[Start of section]

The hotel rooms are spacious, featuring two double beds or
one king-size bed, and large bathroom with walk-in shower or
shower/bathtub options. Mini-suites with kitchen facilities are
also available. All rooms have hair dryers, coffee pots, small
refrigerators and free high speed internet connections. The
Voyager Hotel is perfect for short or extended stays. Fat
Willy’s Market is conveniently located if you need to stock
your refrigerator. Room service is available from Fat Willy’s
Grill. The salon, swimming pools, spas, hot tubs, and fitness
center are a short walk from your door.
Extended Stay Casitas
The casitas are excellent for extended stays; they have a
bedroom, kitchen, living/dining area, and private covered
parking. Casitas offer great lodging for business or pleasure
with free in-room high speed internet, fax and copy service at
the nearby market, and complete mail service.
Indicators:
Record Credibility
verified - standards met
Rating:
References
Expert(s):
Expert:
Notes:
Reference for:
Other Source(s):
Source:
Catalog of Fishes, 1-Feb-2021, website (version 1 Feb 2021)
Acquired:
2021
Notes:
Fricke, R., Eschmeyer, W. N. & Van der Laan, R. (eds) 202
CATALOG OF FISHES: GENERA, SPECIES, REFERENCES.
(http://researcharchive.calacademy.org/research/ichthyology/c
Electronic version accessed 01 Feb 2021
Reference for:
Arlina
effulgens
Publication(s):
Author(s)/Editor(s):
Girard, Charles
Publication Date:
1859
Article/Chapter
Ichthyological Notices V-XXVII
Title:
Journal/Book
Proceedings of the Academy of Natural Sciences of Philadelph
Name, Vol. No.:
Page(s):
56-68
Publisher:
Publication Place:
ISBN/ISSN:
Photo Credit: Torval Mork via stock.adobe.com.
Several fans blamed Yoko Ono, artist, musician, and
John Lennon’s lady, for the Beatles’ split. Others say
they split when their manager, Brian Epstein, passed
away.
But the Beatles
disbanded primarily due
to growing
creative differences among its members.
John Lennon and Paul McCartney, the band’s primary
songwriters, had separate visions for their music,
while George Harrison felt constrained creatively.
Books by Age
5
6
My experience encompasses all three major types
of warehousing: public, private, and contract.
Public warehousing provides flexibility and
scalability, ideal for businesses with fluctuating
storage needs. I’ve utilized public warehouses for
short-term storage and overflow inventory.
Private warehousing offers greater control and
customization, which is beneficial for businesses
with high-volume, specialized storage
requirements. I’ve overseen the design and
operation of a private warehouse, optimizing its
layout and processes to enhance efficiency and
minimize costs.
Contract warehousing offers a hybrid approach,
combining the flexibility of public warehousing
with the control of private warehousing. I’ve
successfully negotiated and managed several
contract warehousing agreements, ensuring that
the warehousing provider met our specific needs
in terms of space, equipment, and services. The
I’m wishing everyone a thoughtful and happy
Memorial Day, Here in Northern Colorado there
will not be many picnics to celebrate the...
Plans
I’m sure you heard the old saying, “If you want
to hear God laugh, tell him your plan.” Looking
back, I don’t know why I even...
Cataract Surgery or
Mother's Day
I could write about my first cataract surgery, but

[End of section]

_Problem details_
The answer should reproduce each entry above in full.

_Task solution_
The hotel rooms are spacious, featuring two double beds or
one king-size bed, and large bathroom with walk-in shower or
shower/bathtub options. Mini-suites with kitchen facilities are
also available. All rooms have hair dryers, coffee pots, small
refrigerators and free high speed internet connections. The
Voyager Hotel is perfect for short or extended stays. Fat
Willy’s Market is conveniently located if you need to stock
your refrigerator. Room service is available from Fat Willy’s
Grill. The salon, swimming pools, spas, hot tubs, and fitness
center are a short walk from your door.
Extended Stay Casitas
The casitas are excellent for extended stays; they have a
bedroom, kitchen, living/dining area, and private covered
parking. Casitas offer great lodging for business or pleasure
with free in-room high speed internet, fax and copy service at
the nearby market, and complete mail service.
Indicators:
Record Credibility
verified - standards met
Rating:
References
Expert(s):
Expert:
Notes:
Reference for:
Other Source(s):
Source:
Catalog of Fishes, 1-Feb-2021, website (version 1 Feb 2021)
Acquired:
2021
Notes:
Fricke, R., Eschmeyer, W. N. & Van der Laan, R. (eds) 202
CATALOG OF FISHES: GENERA, SPECIES, REFERENCES.
(http://researcharchive.calacademy.org/research/ichthyology/c
Electronic version accessed 01 Feb 2021
Reference for:
Arlina
effulgens
Publication(s):
Author(s)/Editor(s):
Girard, Charles
Publication Date:
1859
Article/Chapter
Ichthyological Notices V-XXVII
Title:
Journal/Book
Proceedings of the Academy of Natural Sciences of Philadelph
Name, Vol. No.:
Page(s):
56-68
Publisher:
Publication Place:
ISBN/ISSN:
Photo Credit: Torval Mork via stock.adobe.com.
Several fans blamed Yoko Ono, artist, musician, and
John Lennon’s lady, for the Beatles’ split. Others say
they split when their manager, Brian Epstein, passed
away.
But the Beatles
disbanded primarily due
to growing
creative differences among its members.
John Lennon and Paul McCartney, the band’s primary
songwriters, had separate visions for their music,
while George Harrison felt constrained creatively.
Books by Age
5
6
My experience encompasses all three major types
of warehousing: public, private, and contract.
Public warehousing provides flexibility and
scalability, ideal for businesses with fluctuating
storage needs. I’ve utilized public warehouses for
short-term storage and overflow inventory.
Private warehousing offers greater control and
customization, which is beneficial for businesses
with high-volume, specialized storage
requirements. I’ve overseen the design and
operation of a private warehouse, optimizing its
layout and processes to enhance efficiency and
minimize costs.
Contract warehousing offers a hybrid approach,
combining the flexibility of public warehousing
with the control of private warehousing. I’ve
successfully negotiated and managed several
contract warehousing agreements, ensuring that
the warehousing provider met our specific needs
in terms of space, equipment, and services. The
I’m wishing everyone a thoughtful and happy
Memorial Day, Here in Northern Colorado there
will not be many picnics to celebrate the...
Plans
I’m sure you heard the old saying, “If you want
to hear God laugh, tell him your plan.” Looking
back, I don’t know why I even...
Cataract Surgery or
Mother's Day
I could write about my first cataract surgery, but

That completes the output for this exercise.